- WHAT TO PRODUCE
Could you please write out each line of the records exactly, minus the pictures?

- RECORD EXTRACTS

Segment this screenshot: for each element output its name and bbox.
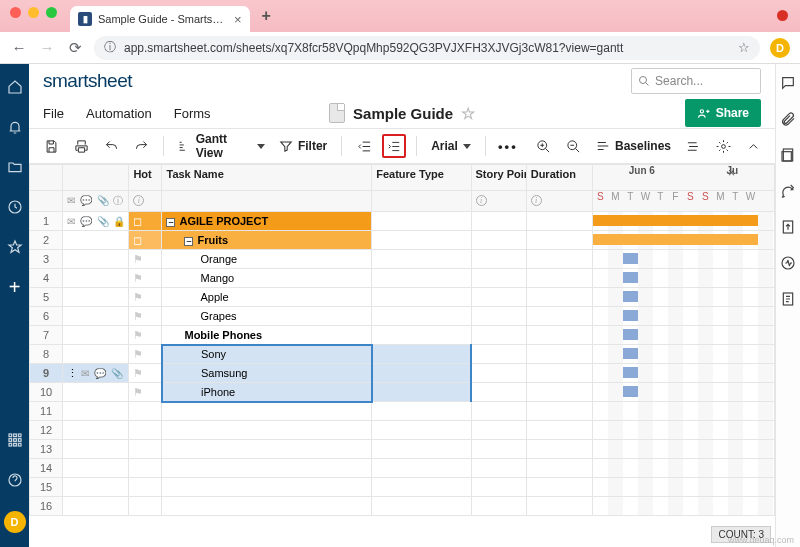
activity-log-icon[interactable] <box>779 254 797 272</box>
conversations-icon[interactable] <box>779 74 797 92</box>
site-info-icon[interactable]: ⓘ <box>104 39 116 56</box>
browse-icon[interactable] <box>6 158 24 176</box>
collapse-panel-button[interactable] <box>741 134 765 158</box>
close-tab-icon[interactable]: × <box>234 12 242 27</box>
help-icon[interactable] <box>6 471 24 489</box>
recents-icon[interactable] <box>6 198 24 216</box>
favorites-icon[interactable] <box>6 238 24 256</box>
svg-point-15 <box>721 144 725 148</box>
url-text: app.smartsheet.com/sheets/xq7X8fcr58VQpq… <box>124 41 730 55</box>
table-row[interactable]: 1✉ 💬 📎 🔒◻–AGILE PROJECT <box>30 212 775 231</box>
font-selector[interactable]: Arial <box>427 139 475 153</box>
reload-button[interactable]: ⟳ <box>66 39 84 57</box>
apps-icon[interactable] <box>6 431 24 449</box>
zoom-in-button[interactable] <box>532 134 556 158</box>
col-story[interactable]: Story Points <box>471 165 526 191</box>
svg-rect-3 <box>18 434 21 437</box>
redo-button[interactable] <box>129 134 153 158</box>
browser-tab[interactable]: ▮ Sample Guide - Smartsheet.co × <box>70 6 250 32</box>
new-tab-button[interactable]: + <box>262 7 271 25</box>
info-icon[interactable]: i <box>531 195 542 206</box>
critical-path-button[interactable] <box>681 134 705 158</box>
table-row[interactable]: 12 <box>30 421 775 440</box>
view-switcher[interactable]: Gantt View <box>174 132 269 160</box>
favicon-icon: ▮ <box>78 12 92 26</box>
more-formatting-button[interactable]: ••• <box>496 134 520 158</box>
menu-automation[interactable]: Automation <box>86 106 152 121</box>
watermark: www.deuaq.com <box>728 535 794 545</box>
svg-rect-8 <box>13 443 16 446</box>
search-placeholder: Search... <box>655 74 703 88</box>
browser-profile-avatar[interactable]: D <box>770 38 790 58</box>
svg-point-19 <box>782 257 794 269</box>
window-traffic-lights[interactable] <box>10 7 57 18</box>
table-row[interactable]: 13 <box>30 440 775 459</box>
settings-button[interactable] <box>711 134 735 158</box>
col-hot[interactable]: Hot <box>129 165 162 191</box>
col-feature[interactable]: Feature Type <box>372 165 471 191</box>
add-icon[interactable]: + <box>6 278 24 296</box>
zoom-out-button[interactable] <box>562 134 586 158</box>
svg-rect-9 <box>18 443 21 446</box>
col-duration[interactable]: Duration <box>526 165 592 191</box>
url-input[interactable]: ⓘ app.smartsheet.com/sheets/xq7X8fcr58VQ… <box>94 36 760 60</box>
outdent-button[interactable] <box>352 134 376 158</box>
menu-forms[interactable]: Forms <box>174 106 211 121</box>
tab-title: Sample Guide - Smartsheet.co <box>98 13 228 25</box>
table-row[interactable]: 6⚑Grapes <box>30 307 775 326</box>
sheet-icon <box>329 103 345 123</box>
filter-button[interactable]: Filter <box>275 139 331 153</box>
svg-rect-7 <box>9 443 12 446</box>
table-row[interactable]: 4⚑Mango <box>30 269 775 288</box>
main-area: smartsheet Search... File Automation For… <box>29 64 775 547</box>
update-requests-icon[interactable] <box>779 182 797 200</box>
info-icon[interactable]: i <box>133 195 144 206</box>
grid-container: × Hot Task Name Feature Type Story Point… <box>29 164 775 547</box>
table-row[interactable]: 14 <box>30 459 775 478</box>
sheet-grid[interactable]: Hot Task Name Feature Type Story Points … <box>29 164 775 516</box>
baselines-button[interactable]: Baselines <box>592 139 675 153</box>
publish-icon[interactable] <box>779 218 797 236</box>
info-icon[interactable]: i <box>476 195 487 206</box>
indent-button[interactable] <box>382 134 406 158</box>
recording-indicator-icon <box>777 10 788 21</box>
search-input[interactable]: Search... <box>631 68 761 94</box>
table-row[interactable]: 3⚑Orange <box>30 250 775 269</box>
browser-address-bar: ← → ⟳ ⓘ app.smartsheet.com/sheets/xq7X8f… <box>0 32 800 64</box>
table-row[interactable]: 10⚑iPhone <box>30 383 775 402</box>
svg-rect-1 <box>9 434 12 437</box>
table-row[interactable]: 9⋮ ✉ 💬 📎 🔒⚑Samsung <box>30 364 775 383</box>
table-row[interactable]: 2◻–Fruits <box>30 231 775 250</box>
table-row[interactable]: 7⚑Mobile Phones <box>30 326 775 345</box>
table-row[interactable]: 11 <box>30 402 775 421</box>
table-row[interactable]: 16 <box>30 497 775 516</box>
user-avatar[interactable]: D <box>4 511 26 533</box>
favorite-star-icon[interactable]: ☆ <box>461 104 475 123</box>
save-button[interactable] <box>39 134 63 158</box>
print-button[interactable] <box>69 134 93 158</box>
close-gantt-icon[interactable]: × <box>728 166 735 180</box>
table-row[interactable]: 5⚑Apple <box>30 288 775 307</box>
summary-icon[interactable] <box>779 290 797 308</box>
share-button[interactable]: Share <box>685 99 761 127</box>
svg-rect-4 <box>9 439 12 442</box>
proofs-icon[interactable] <box>779 146 797 164</box>
attachments-icon[interactable] <box>779 110 797 128</box>
table-row[interactable]: 15 <box>30 478 775 497</box>
svg-point-12 <box>700 109 703 112</box>
left-nav-rail: + D <box>0 64 29 547</box>
notifications-icon[interactable] <box>6 118 24 136</box>
svg-rect-5 <box>13 439 16 442</box>
back-button[interactable]: ← <box>10 39 28 56</box>
undo-button[interactable] <box>99 134 123 158</box>
table-row[interactable]: 8⚑Sony <box>30 345 775 364</box>
toolbar: Gantt View Filter Arial ••• Baselines <box>29 128 775 164</box>
svg-rect-2 <box>13 434 16 437</box>
row-action-icons[interactable]: ✉ 💬 📎 ⓘ <box>63 191 129 212</box>
col-task[interactable]: Task Name <box>162 165 372 191</box>
bookmark-star-icon[interactable]: ☆ <box>738 40 750 55</box>
menu-file[interactable]: File <box>43 106 64 121</box>
forward-button[interactable]: → <box>38 39 56 56</box>
smartsheet-logo[interactable]: smartsheet <box>43 70 132 92</box>
home-icon[interactable] <box>6 78 24 96</box>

- SOLUTION TO THIS TASK
Segment this screenshot: for each element output its name and bbox.
activity-log-icon[interactable] <box>779 254 797 272</box>
conversations-icon[interactable] <box>779 74 797 92</box>
site-info-icon[interactable]: ⓘ <box>104 39 116 56</box>
browse-icon[interactable] <box>6 158 24 176</box>
collapse-panel-button[interactable] <box>741 134 765 158</box>
close-tab-icon[interactable]: × <box>234 12 242 27</box>
help-icon[interactable] <box>6 471 24 489</box>
recents-icon[interactable] <box>6 198 24 216</box>
favorites-icon[interactable] <box>6 238 24 256</box>
svg-point-15 <box>721 144 725 148</box>
url-text: app.smartsheet.com/sheets/xq7X8fcr58VQpq… <box>124 41 730 55</box>
table-row[interactable]: 1✉ 💬 📎 🔒◻–AGILE PROJECT <box>30 212 775 231</box>
font-selector[interactable]: Arial <box>427 139 475 153</box>
reload-button[interactable]: ⟳ <box>66 39 84 57</box>
apps-icon[interactable] <box>6 431 24 449</box>
zoom-in-button[interactable] <box>532 134 556 158</box>
col-story[interactable]: Story Points <box>471 165 526 191</box>
svg-rect-3 <box>18 434 21 437</box>
redo-button[interactable] <box>129 134 153 158</box>
browser-tab[interactable]: ▮ Sample Guide - Smartsheet.co × <box>70 6 250 32</box>
new-tab-button[interactable]: + <box>262 7 271 25</box>
info-icon[interactable]: i <box>531 195 542 206</box>
critical-path-button[interactable] <box>681 134 705 158</box>
table-row[interactable]: 12 <box>30 421 775 440</box>
view-switcher[interactable]: Gantt View <box>174 132 269 160</box>
favicon-icon: ▮ <box>78 12 92 26</box>
more-formatting-button[interactable]: ••• <box>496 134 520 158</box>
menu-automation[interactable]: Automation <box>86 106 152 121</box>
watermark: www.deuaq.com <box>728 535 794 545</box>
svg-rect-8 <box>13 443 16 446</box>
search-placeholder: Search... <box>655 74 703 88</box>
browser-profile-avatar[interactable]: D <box>770 38 790 58</box>
svg-point-19 <box>782 257 794 269</box>
window-traffic-lights[interactable] <box>10 7 57 18</box>
table-row[interactable]: 13 <box>30 440 775 459</box>
settings-button[interactable] <box>711 134 735 158</box>
col-hot[interactable]: Hot <box>129 165 162 191</box>
col-feature[interactable]: Feature Type <box>372 165 471 191</box>
add-icon[interactable]: + <box>6 278 24 296</box>
zoom-out-button[interactable] <box>562 134 586 158</box>
svg-rect-9 <box>18 443 21 446</box>
col-duration[interactable]: Duration <box>526 165 592 191</box>
url-input[interactable]: ⓘ app.smartsheet.com/sheets/xq7X8fcr58VQ… <box>94 36 760 60</box>
outdent-button[interactable] <box>352 134 376 158</box>
menu-forms[interactable]: Forms <box>174 106 211 121</box>
tab-title: Sample Guide - Smartsheet.co <box>98 13 228 25</box>
table-row[interactable]: 6⚑Grapes <box>30 307 775 326</box>
sheet-icon <box>329 103 345 123</box>
filter-button[interactable]: Filter <box>275 139 331 153</box>
svg-rect-7 <box>9 443 12 446</box>
table-row[interactable]: 4⚑Mango <box>30 269 775 288</box>
main-area: smartsheet Search... File Automation For… <box>29 64 775 547</box>
update-requests-icon[interactable] <box>779 182 797 200</box>
info-icon[interactable]: i <box>133 195 144 206</box>
grid-container: × Hot Task Name Feature Type Story Point… <box>29 164 775 547</box>
table-row[interactable]: 14 <box>30 459 775 478</box>
sheet-grid[interactable]: Hot Task Name Feature Type Story Points … <box>29 164 775 516</box>
baselines-button[interactable]: Baselines <box>592 139 675 153</box>
publish-icon[interactable] <box>779 218 797 236</box>
info-icon[interactable]: i <box>476 195 487 206</box>
indent-button[interactable] <box>382 134 406 158</box>
recording-indicator-icon <box>777 10 788 21</box>
search-input[interactable]: Search... <box>631 68 761 94</box>
table-row[interactable]: 3⚑Orange <box>30 250 775 269</box>
browser-address-bar: ← → ⟳ ⓘ app.smartsheet.com/sheets/xq7X8f… <box>0 32 800 64</box>
table-row[interactable]: 10⚑iPhone <box>30 383 775 402</box>
svg-rect-1 <box>9 434 12 437</box>
table-row[interactable]: 9⋮ ✉ 💬 📎 🔒⚑Samsung <box>30 364 775 383</box>
table-row[interactable]: 2◻–Fruits <box>30 231 775 250</box>
table-row[interactable]: 7⚑Mobile Phones <box>30 326 775 345</box>
table-row[interactable]: 11 <box>30 402 775 421</box>
table-row[interactable]: 16 <box>30 497 775 516</box>
user-avatar[interactable]: D <box>4 511 26 533</box>
favorite-star-icon[interactable]: ☆ <box>461 104 475 123</box>
save-button[interactable] <box>39 134 63 158</box>
print-button[interactable] <box>69 134 93 158</box>
close-gantt-icon[interactable]: × <box>728 166 735 180</box>
table-row[interactable]: 5⚑Apple <box>30 288 775 307</box>
summary-icon[interactable] <box>779 290 797 308</box>
share-button[interactable]: Share <box>685 99 761 127</box>
svg-rect-4 <box>9 439 12 442</box>
proofs-icon[interactable] <box>779 146 797 164</box>
attachments-icon[interactable] <box>779 110 797 128</box>
table-row[interactable]: 15 <box>30 478 775 497</box>
svg-point-12 <box>700 109 703 112</box>
left-nav-rail: + D <box>0 64 29 547</box>
notifications-icon[interactable] <box>6 118 24 136</box>
svg-rect-5 <box>13 439 16 442</box>
back-button[interactable]: ← <box>10 39 28 56</box>
undo-button[interactable] <box>99 134 123 158</box>
table-row[interactable]: 8⚑Sony <box>30 345 775 364</box>
toolbar: Gantt View Filter Arial ••• Baselines <box>29 128 775 164</box>
svg-rect-2 <box>13 434 16 437</box>
row-action-icons[interactable]: ✉ 💬 📎 ⓘ <box>63 191 129 212</box>
col-task[interactable]: Task Name <box>162 165 372 191</box>
bookmark-star-icon[interactable]: ☆ <box>738 40 750 55</box>
menu-file[interactable]: File <box>43 106 64 121</box>
forward-button[interactable]: → <box>38 39 56 56</box>
smartsheet-logo[interactable]: smartsheet <box>43 70 132 92</box>
home-icon[interactable] <box>6 78 24 96</box>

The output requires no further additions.